Polygonica helps reconstruct 17th century flute model to enable 3D printing of playable replicas

The Department of Engineering Science at Oxford University had a complex mesh created from a 3D scan of a severely damaged part of a 17th century flute that was impossible to 3D print.

The instrument in question, a recorder made in London, had an extremely dry and porous wooden block in the mouthpiece damaged by insects. The CT scan provided by Cranfield University and converted to a STL file was not at all printable. It contained a huge number of errors including self-intersecting triangles and had lots of internal detail not required for 3D printing.

Peter Walters, 3D printing engineer at Oxford University, said “We tried to rebuild the model of the block using several other mesh software tools without success. However the unique capabilities and specialist knowledge of Polygonica enabled this to be achieved with ease.” For those who do not know, Polygonica is a solid modelling software toolkit for processing polygon meshes.

Solid model before shrink-wrapping
Solid model after shrink-wrapping
Internal structure before shrink-wrapping
Internal structure removed after shrink-wrapping

We used Polygonica’s shrink-wrapping algorithms to create a faithful representation of the outer surface of the original model, whilst removing errors and unwanted internal structure. This resulted in an accurate and printable STL file,” said Dr. Simon Vickers, Senior Developer at MachineWorks Limited.
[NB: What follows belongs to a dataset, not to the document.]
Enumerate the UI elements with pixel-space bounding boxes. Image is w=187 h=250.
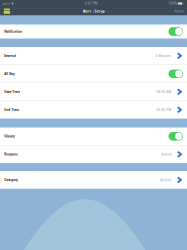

The Pitt Rivers Museum houses a collection of over 7,000 musical instruments from around the world and receives multiple requests for the instruments to be played. Unfortunately, many of the instruments are either too fragile to be played and risk being irreversibly damaged, or else have been contaminated by old pesticide treatments which now pose a health risk to anyone wanting to play them.

The Department of Engineering Science at Oxford University and the Conservation Department at Oxford’s Pitt Rivers Museum are collaborating to create playable replicas of antique musical instruments using 3D scanning, reverse engineering and 3D printing.  The team includes Andrew Hughes and Jeremy Uden from the Pitt Rivers Museum and Alfonso Castrejon-Pita, Peter Walters and Benjamin Fudge from Oxford University Department of Engineering Science.